田んぼと原っぱの葉っぱの子・・・あまりに田園風景。素朴すぎて世にでられそうな名前ではない。もうちょっと光輝きがないとなあ、と思い、本名に光輝きをプラスした名前にしたという次第です。
もうひとつ、“あ”ではじまる名前にしたいという意志もありました。
“あいうえお”順で並べられた時、順番だけは一番頭にくる可能性がある(笑)。
何か一番て気持ちいいですものね(勝手に同意を求めている私)。「照葉樹林文化」論みたいで面白い!確かに「田原葉子」だと「田中稔」「大川清」みたいな田園風景が広がってきそうだ。
浅倉 久志
『2001年宇宙の旅』のSF作家アーサー・C・クラークArthur C.Clarkeから。
朝井 リョウ
本名調査中。平成生まれとしては初、男性では最年少で直木賞を受賞。
浅田 次郎(あさだ・じろう)
『鉄道員(ぽっぽや)』の作家で自称「小説の大衆食堂」という。自衛隊員だったことも、『プリズンホテル』などで分かるように暴力団の準構成員だったこともある。本名・岩戸康次郎(いわとこうじろう)。由来については『勇気凜凜ルリの色 四十肩と恋愛』(講談社)というエッセイ集の「由来について」という作品で解説されている。13歳の初投稿以来、数々の作品をあらゆる新人賞に投稿し続けた浅田次郎が、30歳にして初めて予選を通過した作品の主人公の名前が「浅田次郎」だった。その作品は結局予選を通過しただけで何も賞はなかったが、それでも初めての予選通過がとても嬉しくてそのままペンネームに付けた。

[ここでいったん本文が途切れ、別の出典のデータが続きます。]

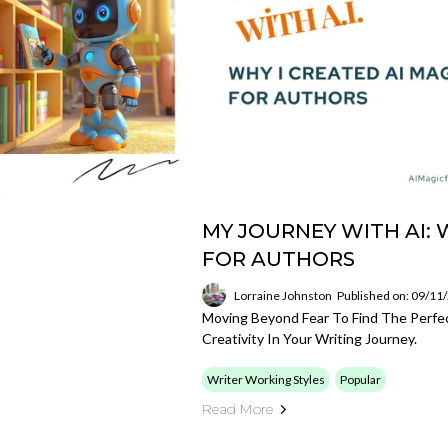
MY JOURNEY WITH AI: 
FOR AUTHORS
Lorraine Johnston
Published on: 09/11
Moving Beyond Fear To Find The Perf
Creativity In Your Writing Journey.
Writer Working Styles
Popular
Read More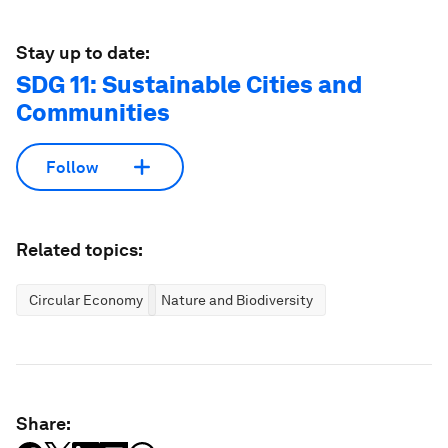
Stay up to date:
SDG 11: Sustainable Cities and
Communities
Follow
Related topics:
Circular Economy
Nature and Biodiversity
Share: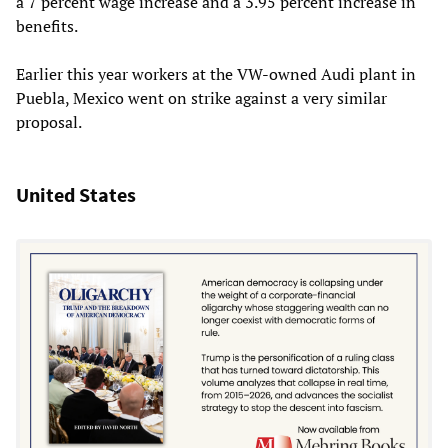
a 7 percent wage increase and a 3.95 percent increase in
benefits.
Earlier this year workers at the VW-owned Audi plant in
Puebla, Mexico went on strike against a very similar
proposal.
United States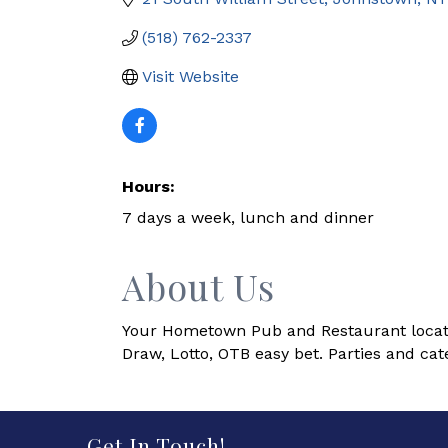
(518) 762-2337
Visit Website
Hours:
7 days a week, lunch and dinner
About Us
Your Hometown Pub and Restaurant located 
Draw, Lotto, OTB easy bet. Parties and cate
Get In Touch!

作品の主人公をペンネームに使うことはよくある。俳優でも佐藤政雄という俳優は映画『善魔』の主役に抜てきされ、若手新聞記者・三国連太郎という役名をそのまま芸名とした。
阿佐田 哲也(あさだ・てつや)
友人と発行していたガリ版誌が問題となって府立第三中学校無期停学で自然退学、戦後無頼派の生き残りという特異な存在。麻雀狂で「朝だ、徹夜(だ)」というのはペンネーム史上最も有名な話。「井上志摩夫」(いのうえ・しまお)で時代小説など、さまざまなペンネームで小説を書いたが、1961年、「売文するのが空しくなり、不意に廃業」して退役軍人の父と息子との葛藤を描いた自伝的な小説『黒い布』を書いて中央公論新人賞。本名「色川武大」(たけひろ)で『離婚』により直木賞を取る。「御仲十」の名前も。40歳の時に14歳下の従妹・黒須孝子と結婚。週刊少年マガジンで1997年から2004年まで連載された『勝負師伝説 哲也 − 雀聖と呼ばれた男』(原作:さいふうめい、漫画:星野泰視)のモデルにもなっている。
あさの あつこ
ずっと女優の浅野温子(浅野ゆう子とW浅野と呼ばれた)が書いているものだと思っていた。実際、浅野温子と間違われないように、平仮名のペンネームにしたという。本名・浅野敦子(あさの・あつこ)。AAで語感がいい。児童文学作家。岡山県英田郡(現在の美作市)出身。青山学院大学文学部卒業。岡山市にて小学校の臨時教諭を勤めたのち、作家デビュー。1997年『バッテリー』で野間児童文芸賞、1999年『バッテリー2』で日本児童文学者協会賞。美作市在住。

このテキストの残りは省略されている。